‘HUMANIZING’ DISABILITY LAW: CITIZEN PARTICIPATION IN THE DEVELOPMENT OF ACCESSIBILITY REGULATIONS IN CANADA
Speaker: Laverne Jacobs, Associate Professor, University of Windsor, Faculty of Law
Date: March 8 – 9, 2016
Location: International Symposium on Citizen Participation and Collaboration in Promoting Open Government – Paris, France
Ontario is attempting a new politico-legal experiment to combat disability discrimination. Through consultation processes leading to binding regulations, it is enacting mandatory standards of accessibility under the Accessibility for Ontarians with Disabilities Act, 2005 (AODA). The AODA creates an antidiscrimination regulatory process designed to offer participatory rights to persons with disabilities and other interested stakeholders in the development of accessibility standards. The standards address social areas such as customer service, employment, and information and communication, and aim to break down a host of barriers including architectural and attitudinal ones. Collaborative standard development is a new and proactive approach to addressing disability barriers in society.

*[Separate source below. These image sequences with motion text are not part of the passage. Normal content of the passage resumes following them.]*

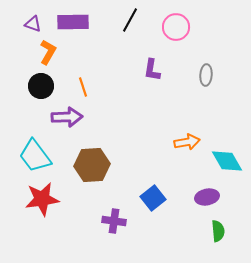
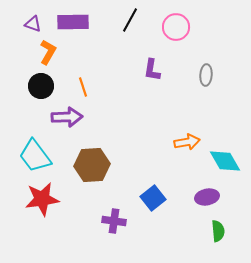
cyan diamond: moved 2 px left
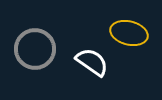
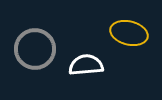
white semicircle: moved 6 px left, 3 px down; rotated 40 degrees counterclockwise
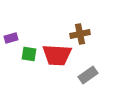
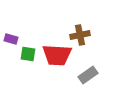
brown cross: moved 1 px down
purple rectangle: moved 1 px down; rotated 32 degrees clockwise
green square: moved 1 px left
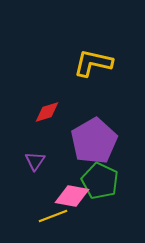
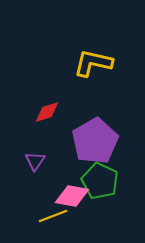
purple pentagon: moved 1 px right
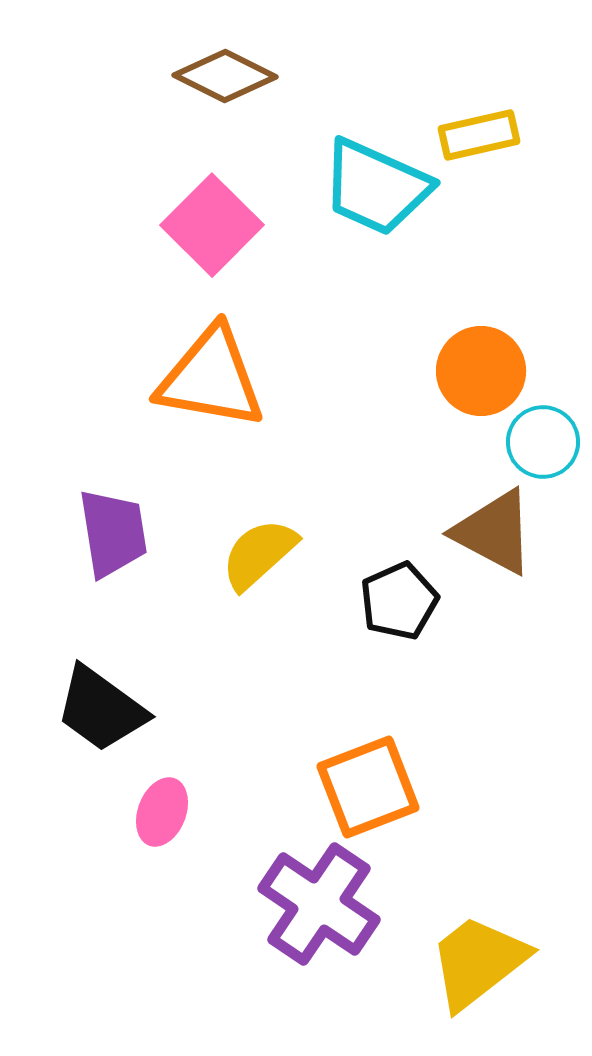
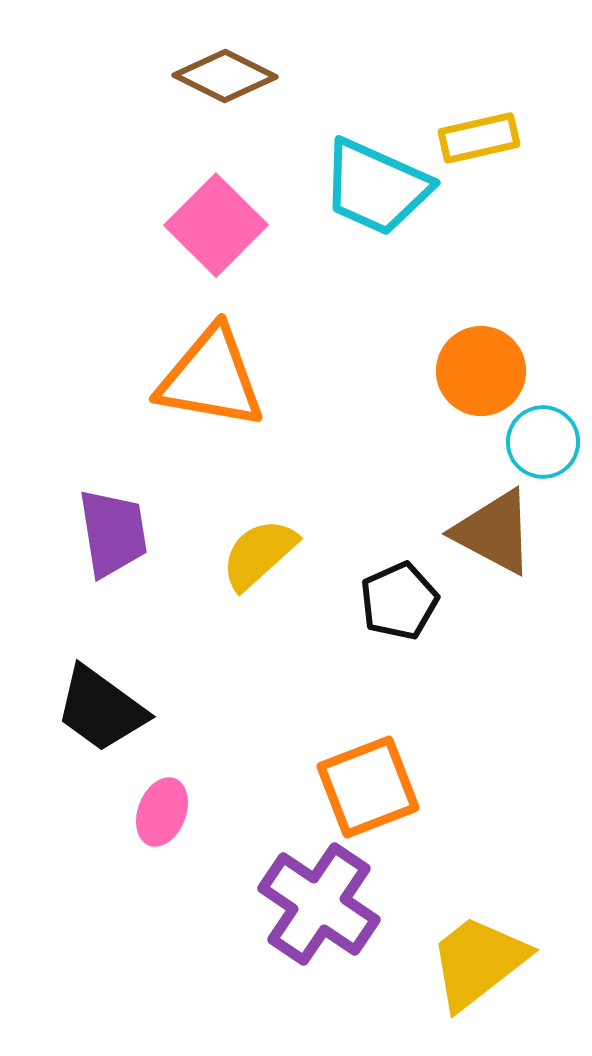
yellow rectangle: moved 3 px down
pink square: moved 4 px right
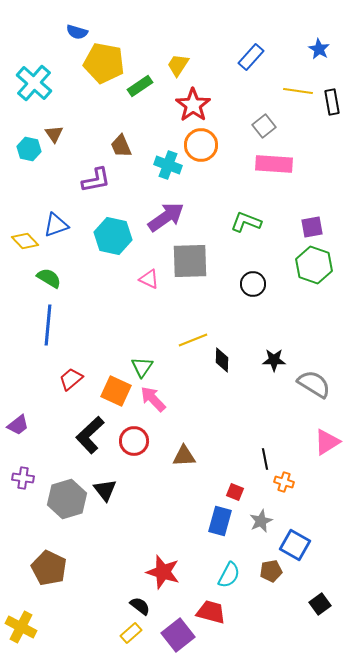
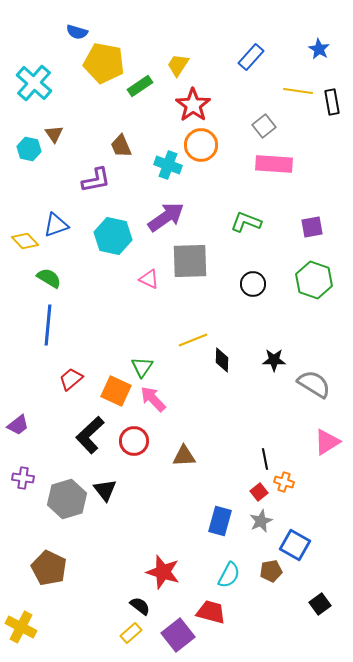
green hexagon at (314, 265): moved 15 px down
red square at (235, 492): moved 24 px right; rotated 30 degrees clockwise
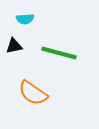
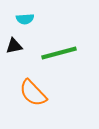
green line: rotated 30 degrees counterclockwise
orange semicircle: rotated 12 degrees clockwise
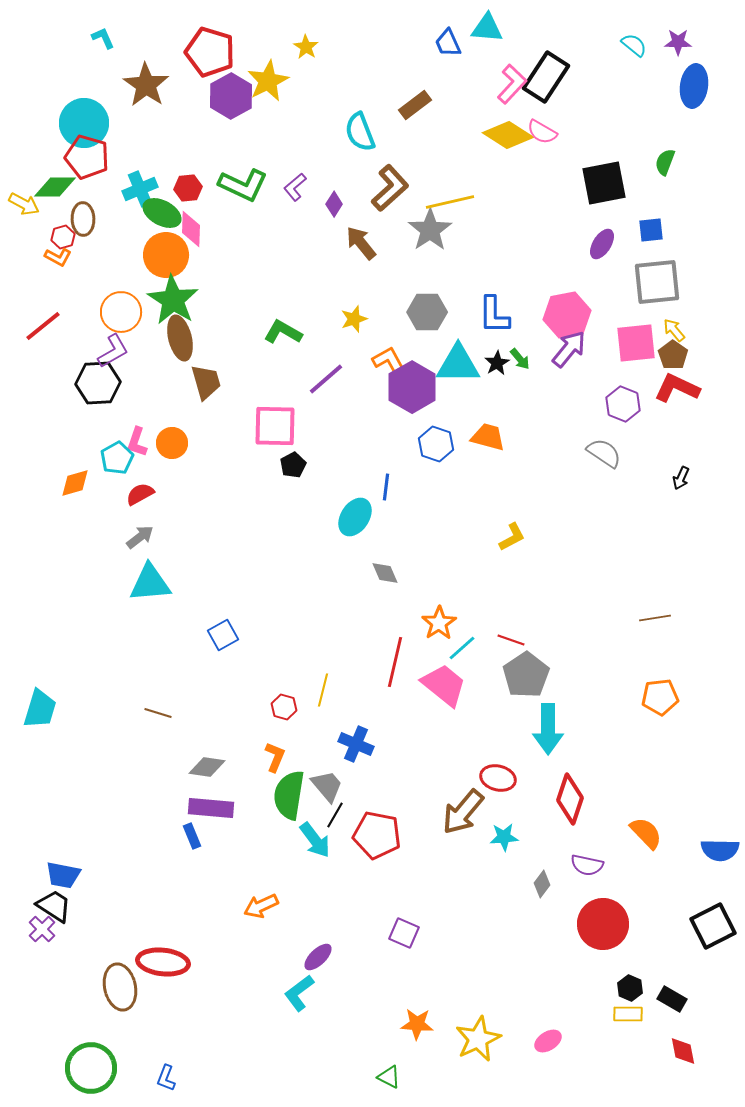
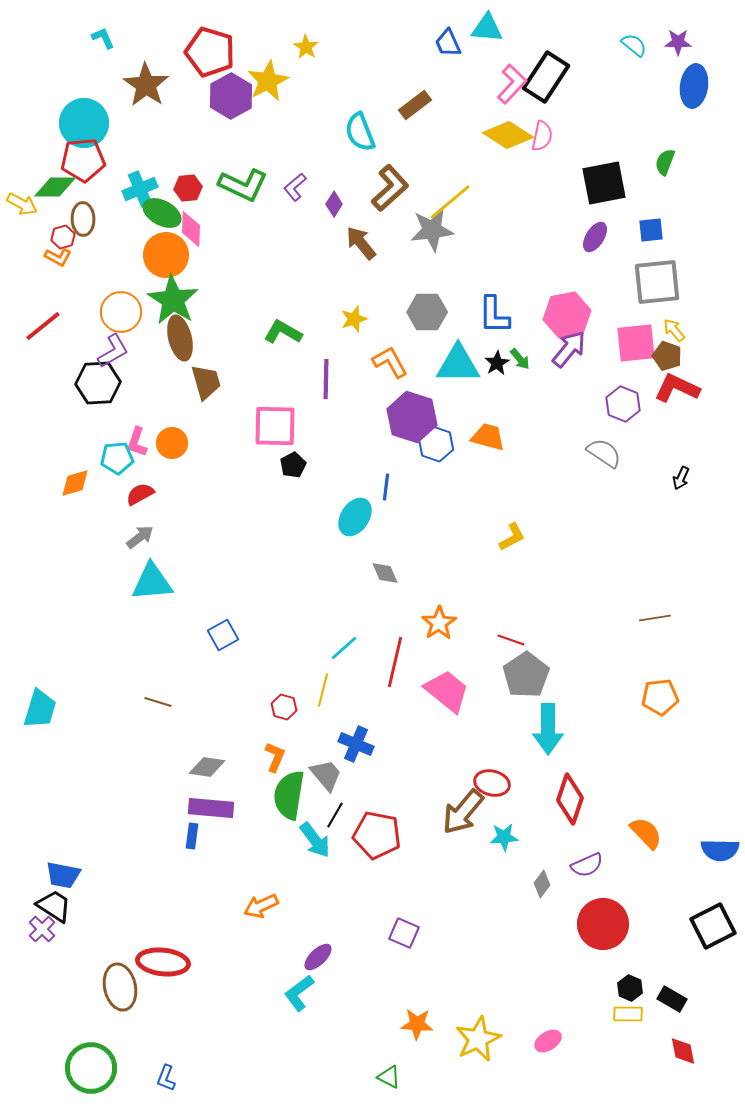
pink semicircle at (542, 132): moved 4 px down; rotated 108 degrees counterclockwise
red pentagon at (87, 157): moved 4 px left, 3 px down; rotated 21 degrees counterclockwise
yellow line at (450, 202): rotated 27 degrees counterclockwise
yellow arrow at (24, 204): moved 2 px left
gray star at (430, 230): moved 2 px right; rotated 27 degrees clockwise
purple ellipse at (602, 244): moved 7 px left, 7 px up
brown pentagon at (673, 355): moved 6 px left, 1 px down; rotated 16 degrees counterclockwise
purple line at (326, 379): rotated 48 degrees counterclockwise
purple hexagon at (412, 387): moved 30 px down; rotated 12 degrees counterclockwise
cyan pentagon at (117, 458): rotated 24 degrees clockwise
cyan triangle at (150, 583): moved 2 px right, 1 px up
cyan line at (462, 648): moved 118 px left
pink trapezoid at (444, 685): moved 3 px right, 6 px down
brown line at (158, 713): moved 11 px up
red ellipse at (498, 778): moved 6 px left, 5 px down
gray trapezoid at (327, 786): moved 1 px left, 11 px up
blue rectangle at (192, 836): rotated 30 degrees clockwise
purple semicircle at (587, 865): rotated 36 degrees counterclockwise
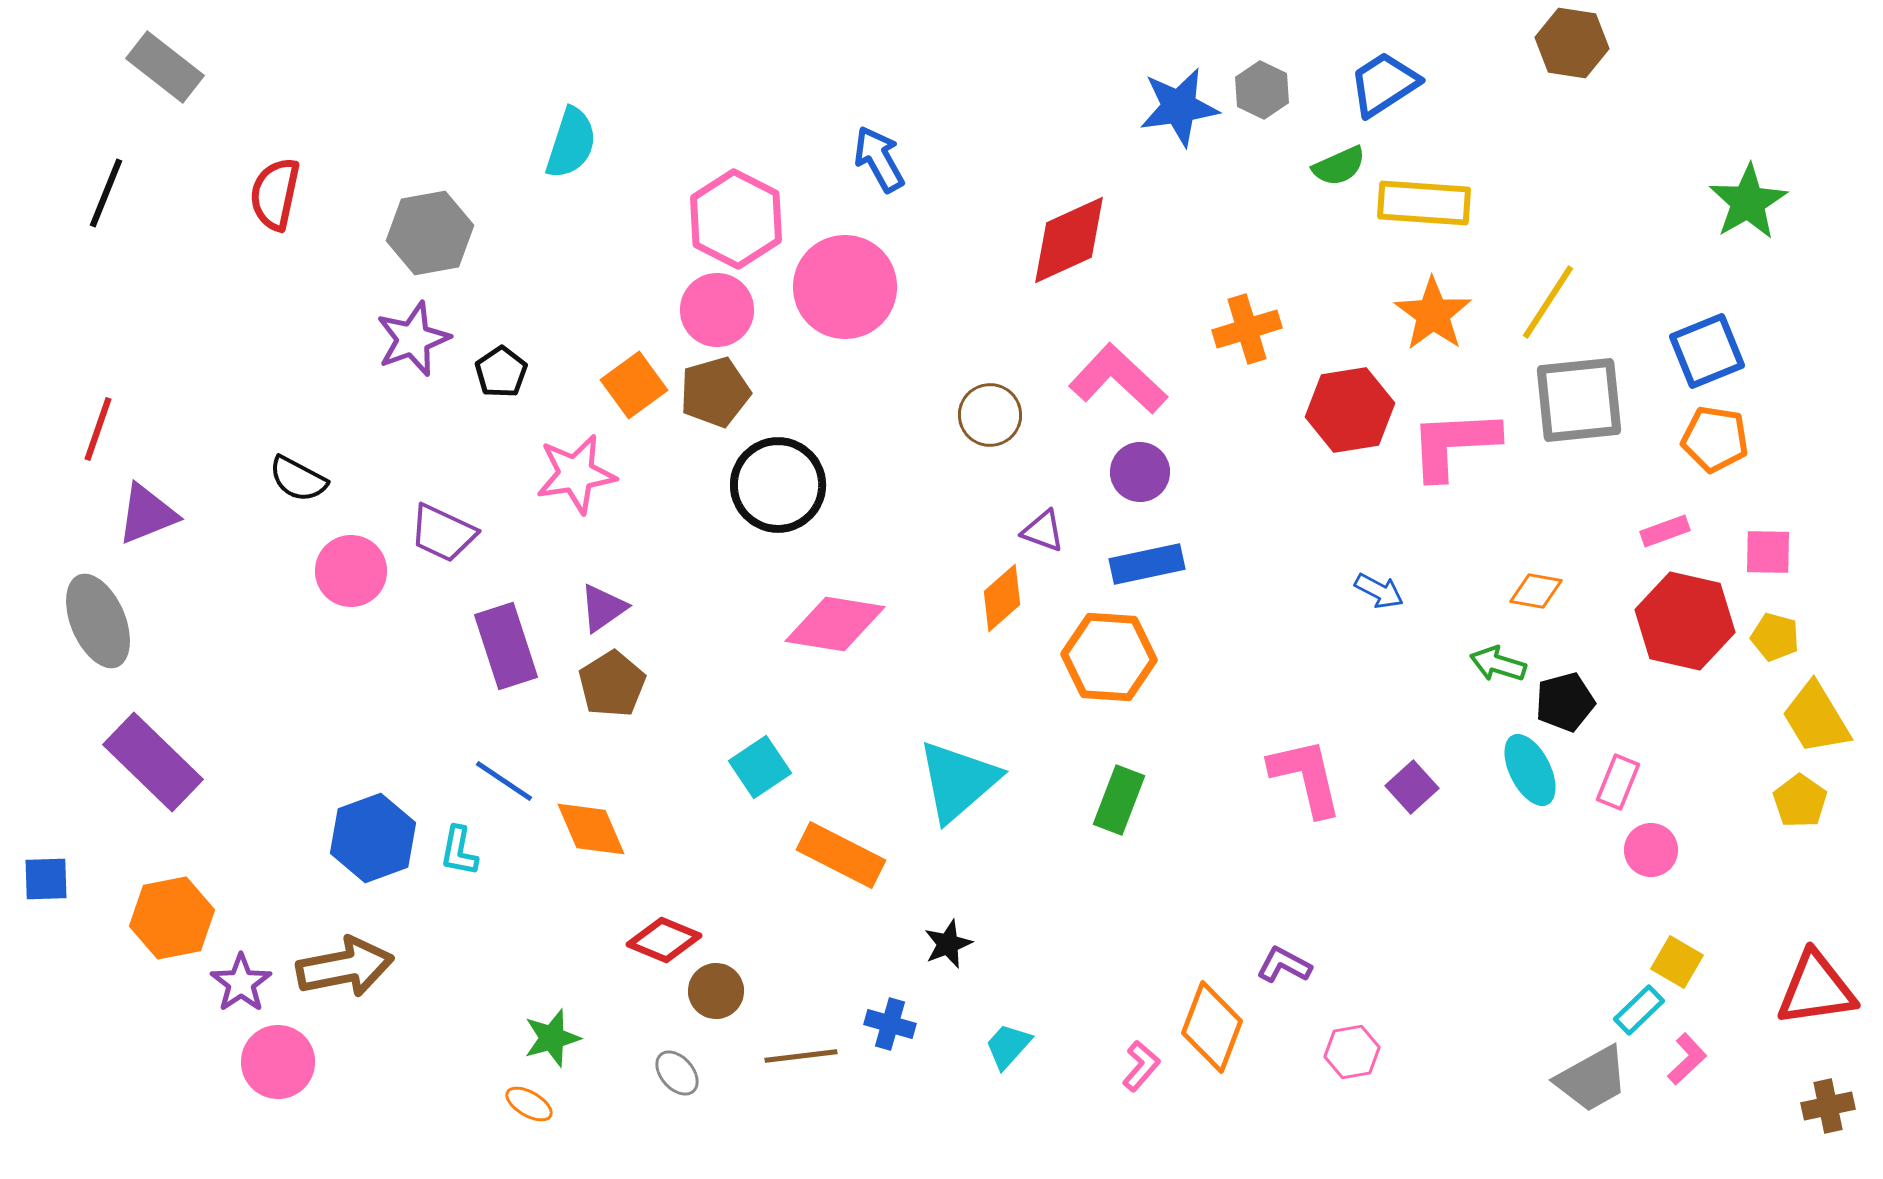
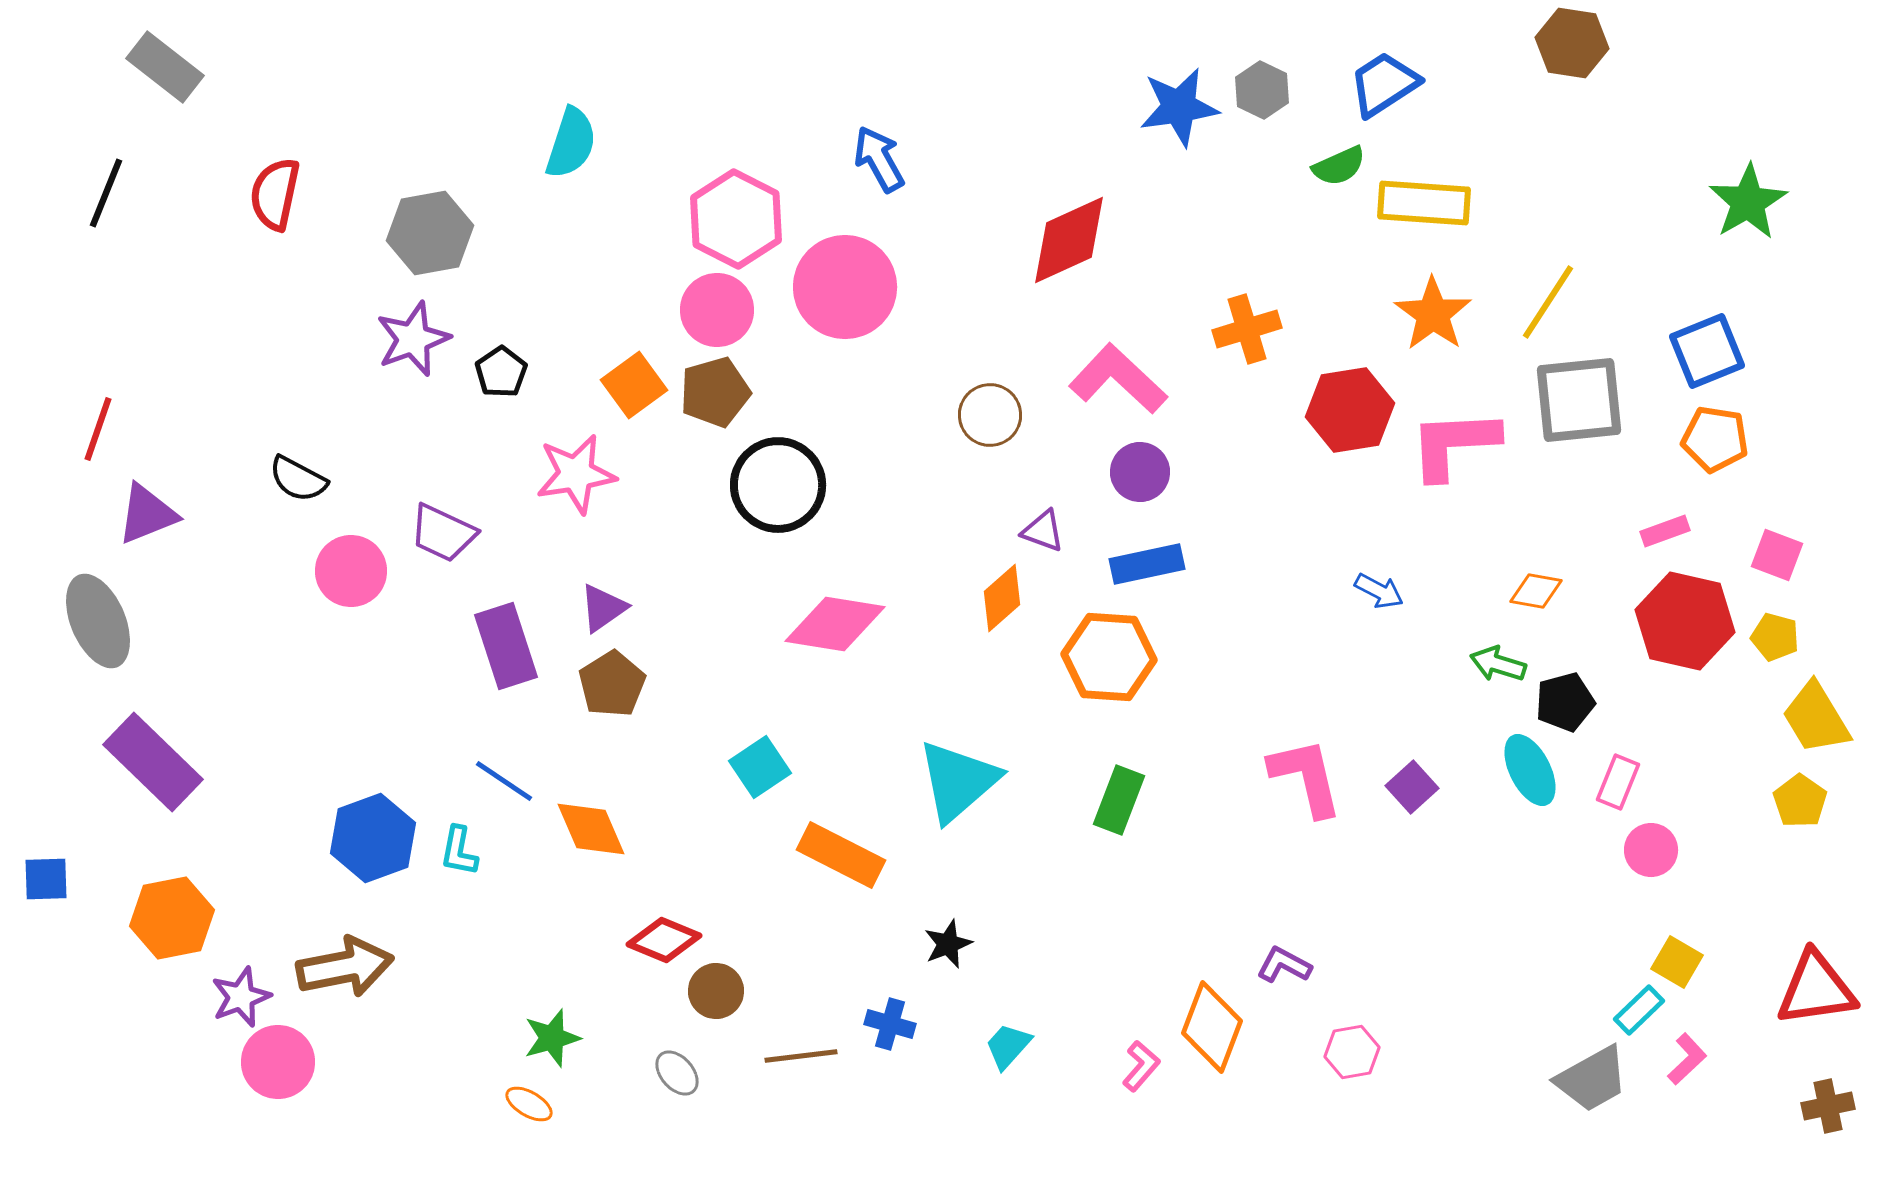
pink square at (1768, 552): moved 9 px right, 3 px down; rotated 20 degrees clockwise
purple star at (241, 983): moved 14 px down; rotated 14 degrees clockwise
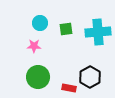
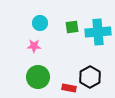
green square: moved 6 px right, 2 px up
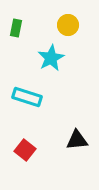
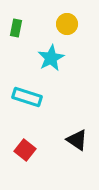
yellow circle: moved 1 px left, 1 px up
black triangle: rotated 40 degrees clockwise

Consultation with citizens to create accessibility standards is a trend that is now being picked up by other provincial governments across Canada and which is currently garnering interest in other countries. But, how well does it work? Using the theoretical framework created by Cass Sunstein in his most recent work, Valuing Life: Humanizing the Regulatory State, this paper argues that the Canadian regulatory legislation and consultative processes succeed, to varying degrees, in: i) capturing qualitatively diverse goods and promoting sensible trade-offs among them, ii) taking account of values that are difficult or impossible to quantify, and iii) attempting to benefit from the dispersed information of a wide variety of human beings. At the same time, however, unlike Sunstein this paper argues for an approach to humanizing the regulatory process that does not necessarily depend on monetary valuation. Instead, in order to foster disciplinary analysis instead of intuition, further dialogue on points that need clarification is more appropriate and respectful in the context of regulating for the equality rights of persons with disabilities. This evaluation of Canadian regulation is offered in an attempt to fill a gap in the literature relating to how consultation processes of accessibility standards might be evaluated for their effectiveness.